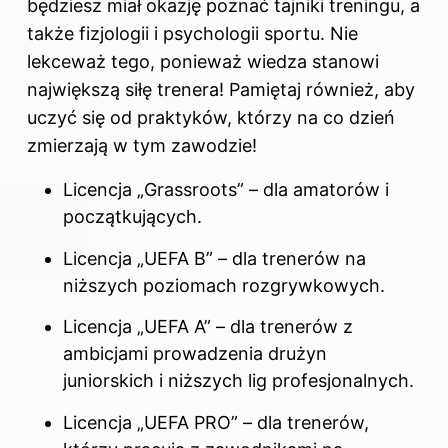
będziesz miał okazję poznać tajniki treningu, a
także fizjologii i psychologii sportu. Nie
lekceważ tego, ponieważ wiedza stanowi
największą siłę trenera! Pamiętaj również, aby
uczyć się od praktyków, którzy na co dzień
zmierzają w tym zawodzie!
Licencja „Grassroots” – dla amatorów i
początkujących.
Licencja „UEFA B” – dla trenerów na
niższych poziomach rozgrywkowych.
Licencja „UEFA A” – dla trenerów z
ambicjami prowadzenia drużyn
juniorskich i niższych lig profesjonalnych.
Licencja „UEFA PRO” – dla trenerów,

WHAT THIS TASK INVOLVES: Each line from the one holding "niższych poziomach rozgrywkowych." through the last line of the data is to be transcribed exactly, with nothing else added.

TASK ANSWER:
niższych poziomach rozgrywkowych.
Licencja „UEFA A” – dla trenerów z
ambicjami prowadzenia drużyn
juniorskich i niższych lig profesjonalnych.
Licencja „UEFA PRO” – dla trenerów,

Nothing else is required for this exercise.